Dans ce court métrage resserré qui prend la forme d’un huis clos dans un studio d’enregistrement, Bayu Prihantoro Filemon donne un corps au son. La voix de l’acteur qui fait le doublage s’imprime et saillit dans les traits distordus de son visage, tout entier saisi par les inflexions, les cris, que le metteur en scène lui impose. S’il est très simple dans son intrigue, comme dans son décor, son propos théorique est quant à lui d’une complexité vertigineuse. Le son prend en charge la schizophrénie d’un régime, l’homme incarne à la fois la victime et le tortionnaire. C’est le cas, souvenons-nous, du cygne blanc et du cygne noir, joués tous deux par la même danseuse, cette polarité d’un même corps avec une charge tragique faisait la tension psychologique du film Black Swan de Darren Aronofsky. Ici, c’est l’allégorie d’un pays, l’Indonésie, tiraillé entre le communisme et le régime au pouvoir. La caméra tourne régulièrement autour du personnage, l’oppressant, faisant cercle ; le cri ici n’est pas libérateur, mais coercitif. C’est d’abord celui du bourreau dont les ordres secs et hurlés raidissent le visage de l’acteur. Ce mugissement devient celui, mouillé, de la victime torturée, qui déverse sa violente plainte. Le film de Bayu Prihantoro Filemon donne lieu à une performance exceptionnelle d’un acteur (Pritt Timothy) dont la voix se fait plus grosse que le corps, le tuméfiant, et qui le fait basculer d’un rôle à l’autre dans un glissement saisissant.
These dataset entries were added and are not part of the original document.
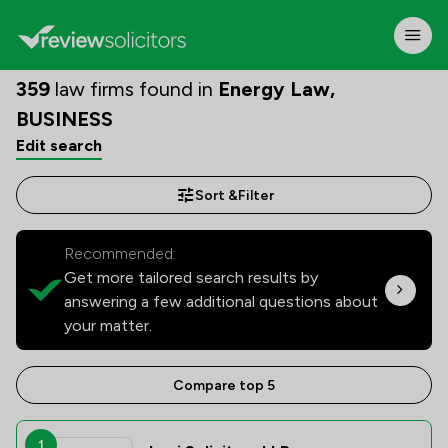
359
law firms found in
Energy Law,
BUSINESS
Edit search
Sort &
Filter
Recommended:
Get more tailored search results by
answering a few additional questions about
your matter.
Compare top 5
1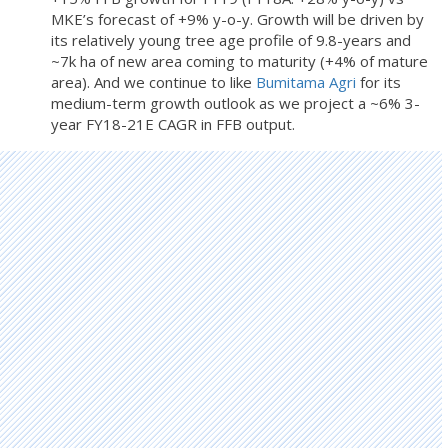
MKE’s forecast of +9% y-o-y. Growth will be driven by
its relatively young tree age profile of 9.8-years and
~7k ha of new area coming to maturity (+4% of mature
area). And we continue to like
Bumitama Agri
for its
medium-term growth outlook as we project a ~6% 3-
year FY18-21E CAGR in FFB output.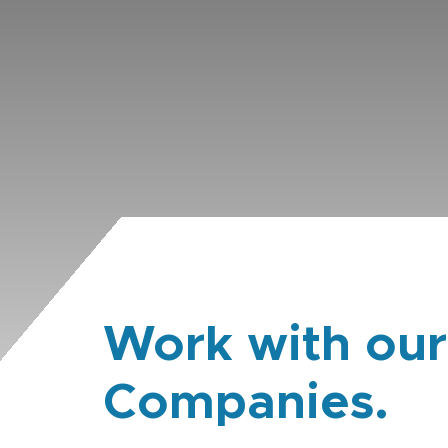
Work with our
Companies.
C’est aussi l’histoire d’une mystification. Ce qui se joue devant nous relève de l’usage fallacieux de la voix, du son pour appuyer le récit anti-communiste soutenu par le régime. Non seulement le son se donne un corps, scinde en deux un même homme, un même État, mais se fait aussi mensonge, et on le devine, assassin. C’est cet emploi machiavélique du son que sous-tend le titre : l’origine de la peur ou le détournement insidieux et despotique des moyens de l’art.

La peur, petit chasseur

La rétrospective rend également hommage au cinéaste Laurent Achard, disparu en mars 2024, auteur primé deux fois au festival de Clermont-Ferrand. Un plan fixe de moins de dix minutes, dans lequel un enfant et un chien sont les témoins auditifs d’une agression conjugale au sein d’une maison située en arrière-plan. La peur, petit chasseur, d’un minimalisme radical, évoque la violence des surgissements, comme des blessures traumatiques de l’enfance, thématiques qu’il partage avec Maurice Pialat dont l’œuvre hante son cinéma. C’est une excellente idée de remontrer ce film de Laurent Achard, devenu un cas d’école, souvent analysé pour son extraordinaire travail sonore. La puissance du film n’a d’égale que la relative simplicité de sa mise en scène. Un plan fixe, un enfant, un chien, une maison. À l’intérieur de celle-ci, le hors-champ violent et cruel d’un homme qui bat sa femme. Si l’image est placide, figée, dans un cadre qui inspire la quiétude, un jardin où l’on étend le linge, ce vernis d’apparente sérénité est désavoué par ses personnages. Il y a le chien, enchaîné, que l’on peut voir comme l’allégorie des femmes victimes de violences conjugales, et un enfant qui ne joue pas, un enfant prostré, en proie à la peur. Dans ce court, on s’appelle mais on ne se répond pas, la femme étend son linge en silence. Plus que du son, c’est un vacarme, douloureux, qui gronde au fur et à mesure et explose, en cris et vaisselle cassée, en train qui passe avec fracas. Cinéaste de l’enfance douloureuse, du contraste, du non-dit, c’est avec le son que Laurent Achard contamine l’immuabilité du plan, le crevant de violence, de coups, de traumatismes. La peur, petit chasseur est un geste de mise en scène, radical, féroce, inimitable. Cela donne envie de se replonger dans la filmographie tourmentée et rare (trois longs métrages seulement) d’un artiste regretté.